What to work on | Omit all images, then repeat exactly the lines below from the one containing "Identify the click" through the one containing "Signaler une erreur", both ends included.

Extracted information |
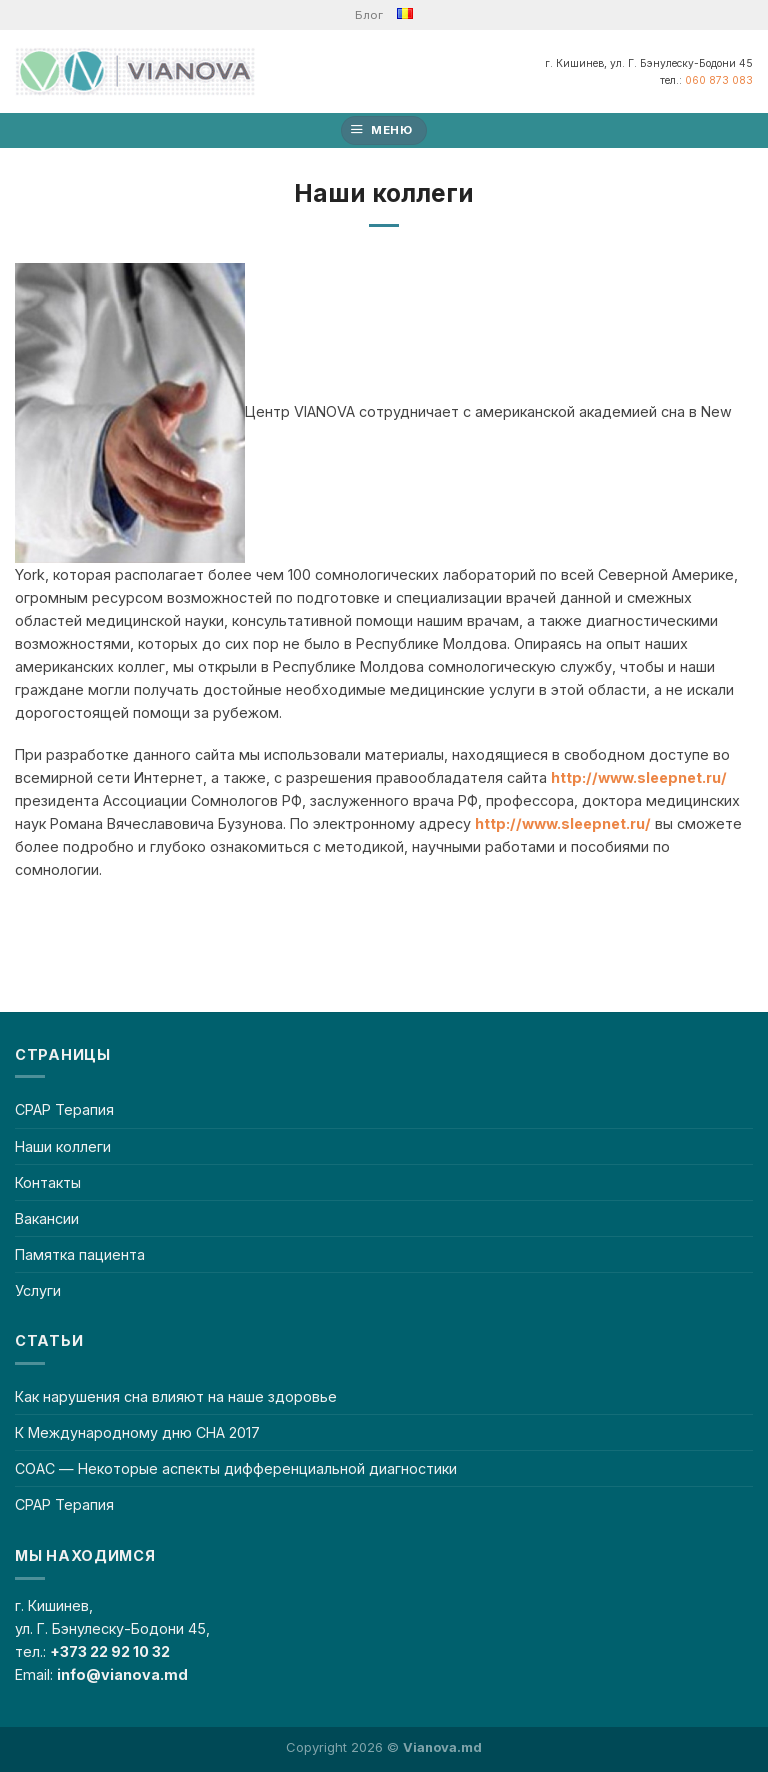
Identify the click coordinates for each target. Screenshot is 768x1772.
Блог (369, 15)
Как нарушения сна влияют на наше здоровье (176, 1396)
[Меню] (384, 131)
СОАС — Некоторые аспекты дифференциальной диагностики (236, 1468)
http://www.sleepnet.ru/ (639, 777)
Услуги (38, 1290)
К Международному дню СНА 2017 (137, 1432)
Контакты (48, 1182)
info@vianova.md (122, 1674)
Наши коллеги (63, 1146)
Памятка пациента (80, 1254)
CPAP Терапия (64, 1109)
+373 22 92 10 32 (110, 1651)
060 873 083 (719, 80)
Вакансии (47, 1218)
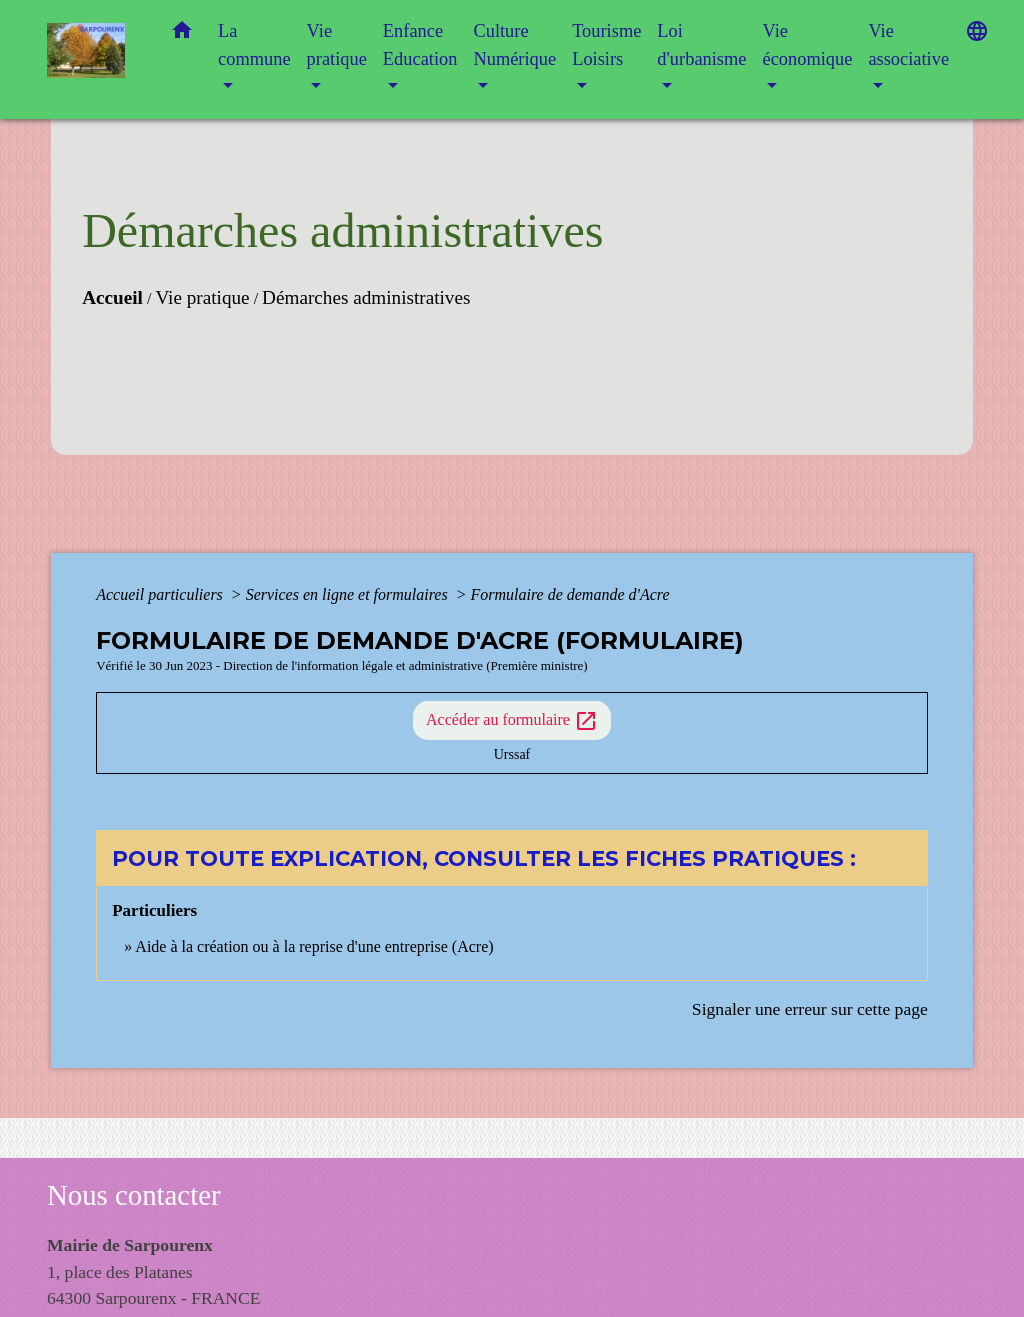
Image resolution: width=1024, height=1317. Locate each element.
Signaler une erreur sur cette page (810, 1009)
* * *
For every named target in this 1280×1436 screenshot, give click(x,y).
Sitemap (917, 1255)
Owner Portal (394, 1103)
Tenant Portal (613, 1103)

Exercise result |
Identify the click coordinates for each target. Screenshot is 768x1772.
Блог (369, 15)
Как нарушения сна влияют на наше здоровье (176, 1396)
[Меню] (384, 131)
СОАС — Некоторые аспекты дифференциальной диагностики (236, 1468)
http://www.sleepnet.ru/ (639, 777)
Услуги (38, 1290)
К Международному дню СНА 2017 (137, 1432)
Контакты (48, 1182)
info@vianova.md (122, 1674)
Наши коллеги (63, 1146)
Памятка пациента (80, 1254)
CPAP Терапия (64, 1109)
+373 22 92 10 32 (110, 1651)
060 873 083 (719, 80)
Вакансии (47, 1218)
Image resolution: width=1024, height=1317. Locate each element.
Signaler une erreur sur cette page (810, 1009)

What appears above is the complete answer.